Baltimore employment director to resign
Perkins-Cohen oversaw changes after unrest from Freddie Gray death
Jason Perkins-Cohen will leave his longtime position as director of the Mayor’s Office of Employment Development next week, according to the mayor’s office.
Baltimore Mayor Brandon Scott on Tuesday accepted Perkins-Cohen’s resignation, which takes effect March 21, according to a news release. MacKenzie Garvin, the office’s current chief of staff, will become the acting director of the mayoral office.
Perkins-Cohen said in a statement it was a “tremendous honor” to head the office and “bring truth to our shared value that every resident deserves the opportunity for meaningful work and a hopeful future.”
“I wish Mr. Perkins-Cohen all of the best in his future endeavors, and it has been my honor and privilege to watch the transformation of this office over the years,” Scott said in the statement.
Previously the director of the Job Opportunities Task Force, a Baltimore-based nonprofit that focuses on low-wage workers, Perkins-Cohen was appointed by former Mayor Stephanie Rawlings-Blake to head the employment development office in February 2015.
The mayoral office largely restructured following the unrest stemming from the death of Freddie Gray, which erupted shortly after Perkins-Cohen was appointed to the post. His office oversaw the distribution of $5 million in federal job training grants issued to the city in response to the unrest.
The office used the federal funds to target “disconnected” youth by creating new city employment programs such as One Baltimore for Jobs, and by largely expanding city offerings such as the summer YouthWorks program.

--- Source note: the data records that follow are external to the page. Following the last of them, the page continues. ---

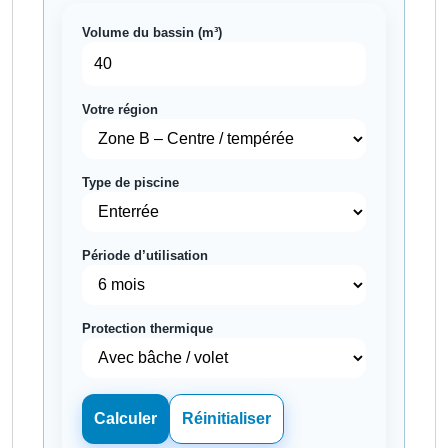
Volume du bassin (m³)
Votre région
Type de piscine
Période d’utilisation
Protection thermique
Calculer
Réinitialiser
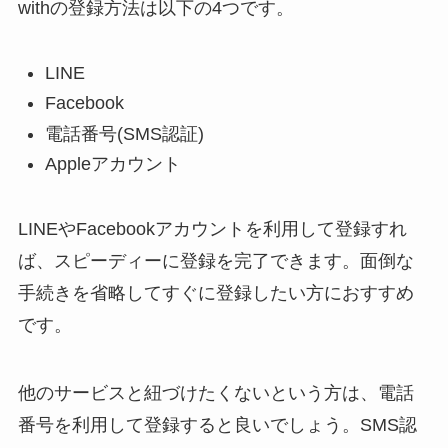
withの登録方法は以下の4つです。
LINE
Facebook
電話番号(SMS認証)
Appleアカウント
LINEやFacebookアカウントを利用して登録すれ
ば、スピーディーに登録を完了できます。面倒な
手続きを省略してすぐに登録したい方におすすめ
です。
他のサービスと紐づけたくないという方は、電話
番号を利用して登録すると良いでしょう。SMS認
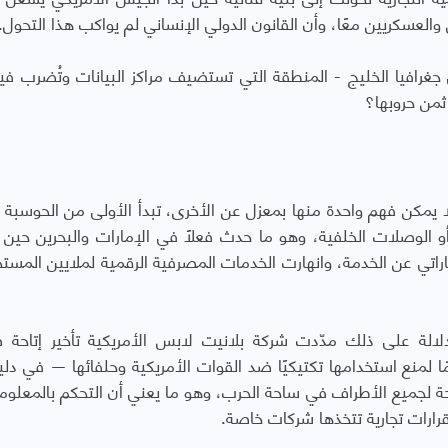
والعسكريين معًا، وأن القانون الدولي الإنساني لم يواكب هذا التحول.
غرافيا الخليج - المنطقة التي تستضيف مراكز البيانات وتُضرب في
ثمن حروبها؟
مكن فهم واحدة منها بمعزل عن الأخرى، تبدأ الأولى من الحوسبة و
د أو الوصلات الخلفية، وهو ما حدث فعلًا في الإمارات والبحرين حين
راتي عن الخدمة، وانهارت الخدمات المصرفية الرقمية لملايين المست
لدلالة على ذلك مدّدت شركة بلانيت لابس الأمريكية تأخير إتاحة 
ية للشرق الأوسط من أربعة أيام إلى 14 يومًا لمنع استخدامها تكتيكيًا ضد القوات الأمريكية وحلفائها — في 
تاحة لجميع الأطراف في ساحة الحرب، وهو ما يعني أن التحكم بالمعلوم
 قرارات تجارية تتخذها شركات خاصة.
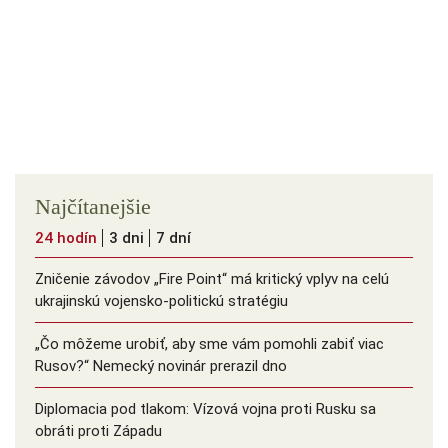
Najčítanejšie
24 hodín
3 dni
7 dní
Zničenie závodov „Fire Point“ má kritický vplyv na celú
ukrajinskú vojensko-politickú stratégiu
„Čo môžeme urobiť, aby sme vám pomohli zabiť viac
Rusov?“ Nemecký novinár prerazil dno
Diplomacia pod tlakom: Vízová vojna proti Rusku sa
obráti proti Západu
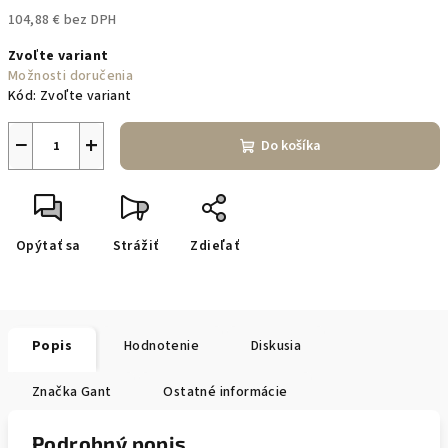
104,88 € bez DPH
Jednotková
Zvoľte variant
cena:
Možnosti doručenia
Kód:
Zvoľte variant
−
+
Do košíka
Opýtať sa
Strážiť
Zdieľať
Popis
Hodnotenie
Diskusia
Značka
Gant
Ostatné informácie
Podrobný popis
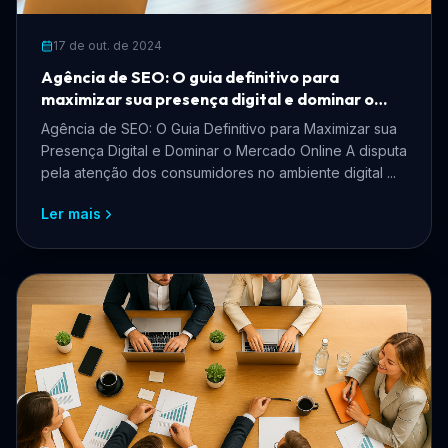
17 de out. de 2024
Agência de SEO: O guia definitivo para
maximizar sua presença digital e dominar o
mercado online
Agência de SEO: O Guia Definitivo para Maximizar sua
Presença Digital e Dominar o Mercado Online A disputa
pela atenção dos consumidores no ambiente digital ...
Ler mais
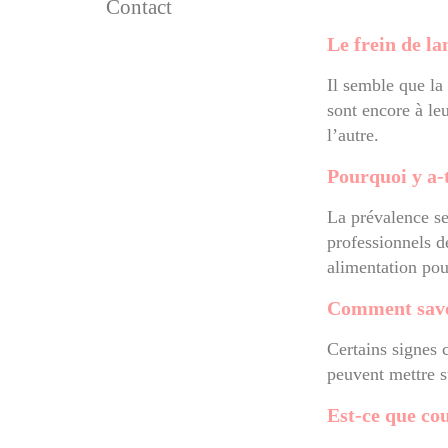
Contact
Le frein de la
Il semble que la
sont encore à le
l’autre.
Pourquoi y a-t
La prévalence se
professionnels d
alimentation pou
Comment savoi
Certains signes 
peuvent mettre s
Est-ce que co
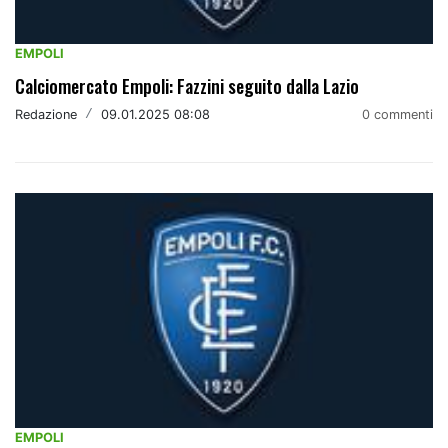
EMPOLI
Calciomercato Empoli: Fazzini seguito dalla Lazio
Redazione
/
09.01.2025 08:08
0 commenti
EMPOLI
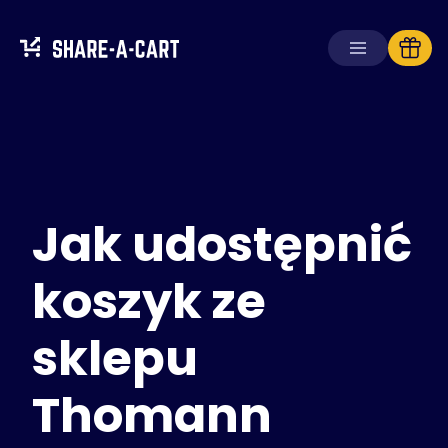
Odbierz koszyk
Utwórz koszyk
Jak udostępnić
Rozwiązania
Dla konsumentów
Dla szkół
koszyk ze
Dla firm
sklepu
Zdobądź
Plus+
Thomann
Zaloguj się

Years later, he supervised fixes to the youth summer employment program when a city audit found it was paying some participants for work they didn’t do.
When COVID-19 suspended summer job programs nationwide, Perkins-Cohen’s office continued offering a scaled-back version, bringing back a hybrid model in 2021.
The employment office also helped to relocate students at a job training center previously headed by Mayor Catherine Pugh, which closed its doors when it was raided by federal agents investigating Pugh and her associates. The former director of the Maryland Center for Adult Training later pleaded guilty to tax fraud charge and was sentenced to 24 months in federal prison.